Exercise description
Repeat, word for word, each of the records shown below, without their pictures.

Data supplied

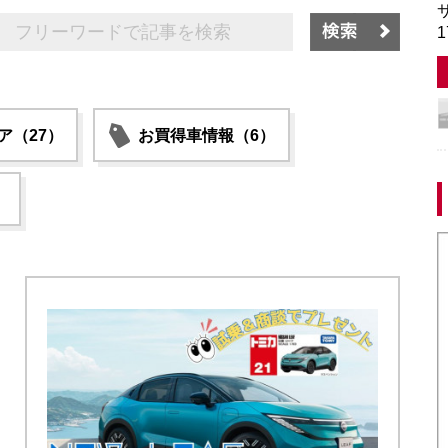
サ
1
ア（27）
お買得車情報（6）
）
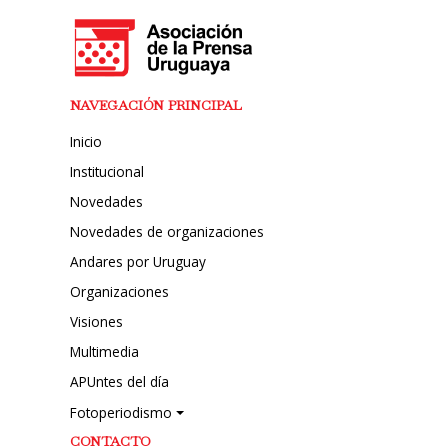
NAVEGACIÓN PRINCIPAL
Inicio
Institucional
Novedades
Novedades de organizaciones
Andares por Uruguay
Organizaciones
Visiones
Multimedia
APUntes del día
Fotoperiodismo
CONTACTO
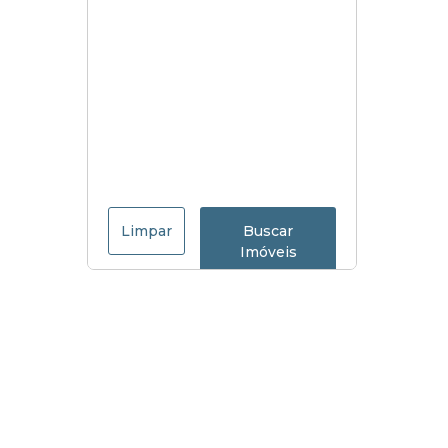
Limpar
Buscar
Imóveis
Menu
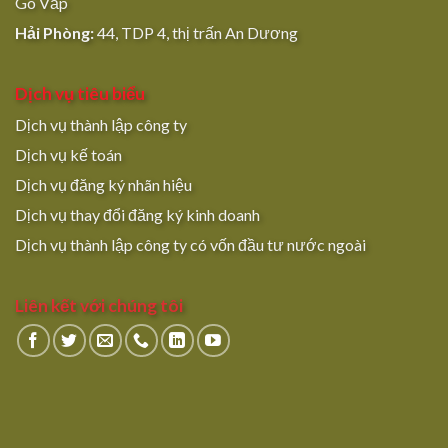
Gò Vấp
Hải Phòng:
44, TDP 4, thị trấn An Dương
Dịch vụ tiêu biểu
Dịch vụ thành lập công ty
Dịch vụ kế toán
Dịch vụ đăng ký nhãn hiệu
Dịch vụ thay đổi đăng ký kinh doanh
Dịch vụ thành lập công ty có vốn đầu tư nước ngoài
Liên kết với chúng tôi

Exercise output
サ
1
ア（27）
お買得車情報（6）
）
NAVEGACIÓN PRINCIPAL
Inicio
Institucional
Novedades
Novedades de organizaciones
Andares por Uruguay
Organizaciones
Visiones
Multimedia
APUntes del día
Fotoperiodismo
CONTACTO
Limpar
Buscar
Imóveis
Menu
Gò Vấp
Hải Phòng:
44, TDP 4, thị trấn An Dương
Dịch vụ tiêu biểu
Dịch vụ thành lập công ty
Dịch vụ kế toán
Dịch vụ đăng ký nhãn hiệu
Dịch vụ thay đổi đăng ký kinh doanh
Dịch vụ thành lập công ty có vốn đầu tư nước ngoài
Liên kết với chúng tôi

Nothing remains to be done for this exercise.